* Data supplied
BEGIN
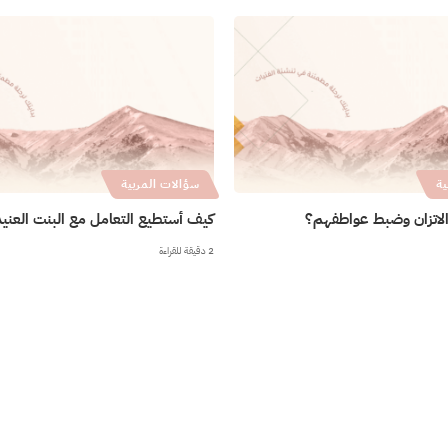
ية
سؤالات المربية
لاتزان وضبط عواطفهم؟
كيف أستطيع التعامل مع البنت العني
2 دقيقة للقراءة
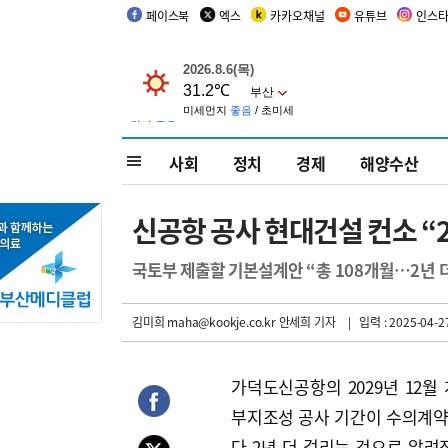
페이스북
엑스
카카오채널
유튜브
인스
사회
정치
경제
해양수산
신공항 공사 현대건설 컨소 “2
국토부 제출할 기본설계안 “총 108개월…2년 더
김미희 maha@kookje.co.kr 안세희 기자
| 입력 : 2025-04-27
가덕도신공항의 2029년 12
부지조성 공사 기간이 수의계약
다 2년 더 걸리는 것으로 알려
END
BEGIN
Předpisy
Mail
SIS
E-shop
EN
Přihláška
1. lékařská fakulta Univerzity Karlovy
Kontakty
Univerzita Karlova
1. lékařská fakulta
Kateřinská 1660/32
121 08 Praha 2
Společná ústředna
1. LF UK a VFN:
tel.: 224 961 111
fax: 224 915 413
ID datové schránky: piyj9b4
END
BEGIN
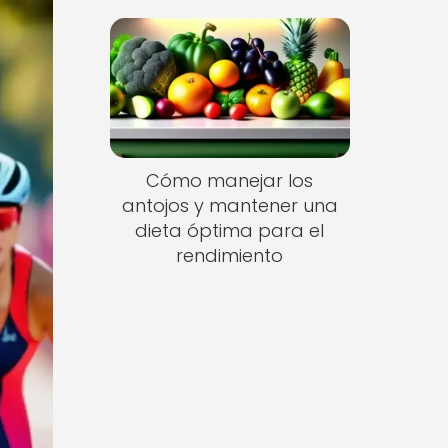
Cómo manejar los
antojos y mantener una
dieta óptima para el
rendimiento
END
* Task requirements
Please copy out each line of the material that contains the string "lékařská".

* Result for this exercise
1. lékařská fakulta Univerzity Karlovy
1. lékařská fakulta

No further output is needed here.